The Secured Notes are senior secured obligations of SGI and are equally and ratably secured with SGI’s obligations under the credit agreement. The Secured Notes rank equally to all of SGI’s existing and future senior debt and rank senior to all of SGI's existing and future senior subordinated debt. The Secured Notes are guaranteed on a senior secured basis by the Company and all of its wholly-owned U.S. subsidiaries (other than SGI). The Secured Notes are structurally subordinated to all of the liabilities of the Company’s non-guarantor subsidiaries.    
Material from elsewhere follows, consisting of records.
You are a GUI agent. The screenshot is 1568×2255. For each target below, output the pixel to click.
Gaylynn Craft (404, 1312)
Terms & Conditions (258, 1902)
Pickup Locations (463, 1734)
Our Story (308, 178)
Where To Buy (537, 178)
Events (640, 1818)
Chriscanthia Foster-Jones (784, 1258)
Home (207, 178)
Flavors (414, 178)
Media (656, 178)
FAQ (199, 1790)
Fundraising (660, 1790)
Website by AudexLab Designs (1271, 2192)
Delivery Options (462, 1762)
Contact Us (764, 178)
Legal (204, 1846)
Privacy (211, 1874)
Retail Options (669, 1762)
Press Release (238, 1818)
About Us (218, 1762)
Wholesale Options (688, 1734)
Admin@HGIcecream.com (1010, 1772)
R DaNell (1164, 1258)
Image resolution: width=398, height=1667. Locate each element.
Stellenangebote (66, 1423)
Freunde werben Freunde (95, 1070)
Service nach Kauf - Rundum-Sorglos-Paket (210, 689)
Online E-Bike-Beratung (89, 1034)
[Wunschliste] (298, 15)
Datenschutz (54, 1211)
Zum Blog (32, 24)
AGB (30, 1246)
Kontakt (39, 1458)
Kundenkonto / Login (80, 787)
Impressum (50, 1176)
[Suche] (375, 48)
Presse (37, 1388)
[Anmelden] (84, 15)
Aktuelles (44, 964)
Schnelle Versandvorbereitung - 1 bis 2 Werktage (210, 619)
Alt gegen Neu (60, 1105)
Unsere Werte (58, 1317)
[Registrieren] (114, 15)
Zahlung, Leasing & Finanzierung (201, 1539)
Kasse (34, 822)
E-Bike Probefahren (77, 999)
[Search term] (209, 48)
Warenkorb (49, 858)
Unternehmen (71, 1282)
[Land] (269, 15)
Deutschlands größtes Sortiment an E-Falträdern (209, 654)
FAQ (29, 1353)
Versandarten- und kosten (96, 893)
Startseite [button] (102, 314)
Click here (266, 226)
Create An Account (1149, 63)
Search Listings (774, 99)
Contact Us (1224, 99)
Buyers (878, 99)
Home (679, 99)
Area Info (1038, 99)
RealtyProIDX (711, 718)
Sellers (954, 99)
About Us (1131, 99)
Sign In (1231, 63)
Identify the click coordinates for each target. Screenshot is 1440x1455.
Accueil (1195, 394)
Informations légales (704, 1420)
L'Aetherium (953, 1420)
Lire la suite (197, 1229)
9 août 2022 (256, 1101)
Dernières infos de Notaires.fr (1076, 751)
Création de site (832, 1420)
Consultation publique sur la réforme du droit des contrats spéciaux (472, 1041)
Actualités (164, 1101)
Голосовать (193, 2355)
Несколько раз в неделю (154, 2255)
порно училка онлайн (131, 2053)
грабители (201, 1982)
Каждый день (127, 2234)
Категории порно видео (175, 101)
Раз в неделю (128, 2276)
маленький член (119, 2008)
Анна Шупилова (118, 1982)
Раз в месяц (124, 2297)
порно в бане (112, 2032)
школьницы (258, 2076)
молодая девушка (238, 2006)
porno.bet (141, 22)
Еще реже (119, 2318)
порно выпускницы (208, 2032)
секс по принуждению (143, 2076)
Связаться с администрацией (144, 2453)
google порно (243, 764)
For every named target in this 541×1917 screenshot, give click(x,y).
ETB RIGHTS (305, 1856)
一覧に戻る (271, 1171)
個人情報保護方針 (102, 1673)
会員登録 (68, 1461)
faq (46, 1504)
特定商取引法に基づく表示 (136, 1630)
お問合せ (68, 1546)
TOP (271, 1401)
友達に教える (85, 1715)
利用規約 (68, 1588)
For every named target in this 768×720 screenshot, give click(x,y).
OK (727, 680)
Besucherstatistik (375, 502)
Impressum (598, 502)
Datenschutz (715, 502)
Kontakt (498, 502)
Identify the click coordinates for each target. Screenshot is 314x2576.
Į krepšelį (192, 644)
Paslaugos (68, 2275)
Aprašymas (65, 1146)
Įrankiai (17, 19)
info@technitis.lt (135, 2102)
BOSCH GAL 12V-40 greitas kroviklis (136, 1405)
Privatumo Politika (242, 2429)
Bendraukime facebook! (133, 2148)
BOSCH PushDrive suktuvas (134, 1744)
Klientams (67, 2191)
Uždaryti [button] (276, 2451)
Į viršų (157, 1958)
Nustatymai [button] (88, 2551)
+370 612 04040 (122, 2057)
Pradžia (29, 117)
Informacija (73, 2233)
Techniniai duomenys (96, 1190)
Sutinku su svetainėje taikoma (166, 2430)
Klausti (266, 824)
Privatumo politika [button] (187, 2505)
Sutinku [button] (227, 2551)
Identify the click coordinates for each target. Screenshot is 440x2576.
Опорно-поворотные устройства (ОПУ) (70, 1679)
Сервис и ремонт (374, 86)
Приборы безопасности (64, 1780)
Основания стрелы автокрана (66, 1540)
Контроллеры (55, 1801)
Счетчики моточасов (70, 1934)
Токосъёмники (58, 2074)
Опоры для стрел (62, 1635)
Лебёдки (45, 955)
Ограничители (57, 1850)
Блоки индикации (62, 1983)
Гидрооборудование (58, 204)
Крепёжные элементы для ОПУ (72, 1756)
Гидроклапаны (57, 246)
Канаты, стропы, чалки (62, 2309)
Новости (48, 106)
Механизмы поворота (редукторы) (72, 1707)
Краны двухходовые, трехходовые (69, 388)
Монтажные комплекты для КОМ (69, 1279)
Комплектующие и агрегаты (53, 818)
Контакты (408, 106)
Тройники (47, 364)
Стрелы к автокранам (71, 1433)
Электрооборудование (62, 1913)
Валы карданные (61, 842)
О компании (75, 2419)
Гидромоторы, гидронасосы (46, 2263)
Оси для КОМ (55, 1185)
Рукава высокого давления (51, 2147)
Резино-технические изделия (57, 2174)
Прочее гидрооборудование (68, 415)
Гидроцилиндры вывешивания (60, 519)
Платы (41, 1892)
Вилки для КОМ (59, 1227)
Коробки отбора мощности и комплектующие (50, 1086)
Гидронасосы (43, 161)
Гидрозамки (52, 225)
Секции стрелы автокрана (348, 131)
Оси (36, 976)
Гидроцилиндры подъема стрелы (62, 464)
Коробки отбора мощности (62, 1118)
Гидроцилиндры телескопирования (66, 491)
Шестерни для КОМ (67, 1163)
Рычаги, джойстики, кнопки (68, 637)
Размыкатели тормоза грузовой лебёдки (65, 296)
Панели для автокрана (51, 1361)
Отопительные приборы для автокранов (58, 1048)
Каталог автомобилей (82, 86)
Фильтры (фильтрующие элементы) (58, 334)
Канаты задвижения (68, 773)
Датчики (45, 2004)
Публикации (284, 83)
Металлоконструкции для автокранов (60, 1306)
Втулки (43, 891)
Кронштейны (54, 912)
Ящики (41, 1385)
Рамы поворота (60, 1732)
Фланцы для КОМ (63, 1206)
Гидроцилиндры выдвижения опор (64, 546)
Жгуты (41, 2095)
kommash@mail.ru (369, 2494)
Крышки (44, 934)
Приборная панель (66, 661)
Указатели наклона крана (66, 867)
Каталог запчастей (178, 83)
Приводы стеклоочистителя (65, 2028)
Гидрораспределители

The Secured Notes Indenture contains certain covenants that, among other things, limit the Company’s ability, and the ability of certain of its subsidiaries, including SGI, to incur additional indebtedness, pay dividends or make distributions or certain other restricted payments, purchase or redeem capital stock, make investments or extend credit, engage in certain transactions with affiliates, consummate certain asset sales, effect a consolidation or merger, or sell, transfer, lease or otherwise dispose of all or substantially all assets, or create certain liens and other encumbrances on assets. The Secured Notes Indenture contains events of default customary for agreements of its type (with customary grace periods and maturity thresholds, as applicable).
Covenant Compliance    
We were in compliance with the financial covenants under our debt agreements as of December 31, 2015.
Capital Leases
On March 31, 2014, we entered into a new leasing arrangement with ITL for the lease of gaming machines in connection with a long-term services contract with a customer. We completed the placement of the new gaming machines under this contract during the three months ended June 30, 2014 and recorded a capital lease asset and minimum lease liability of $42.8 million. The terms of this leasing arrangement provide for repayment over five years with an interest rate of 3.9%. No additional material capital leases were entered into during the year and our remaining capital lease obligation at December 31, 2015 was $25.7 million.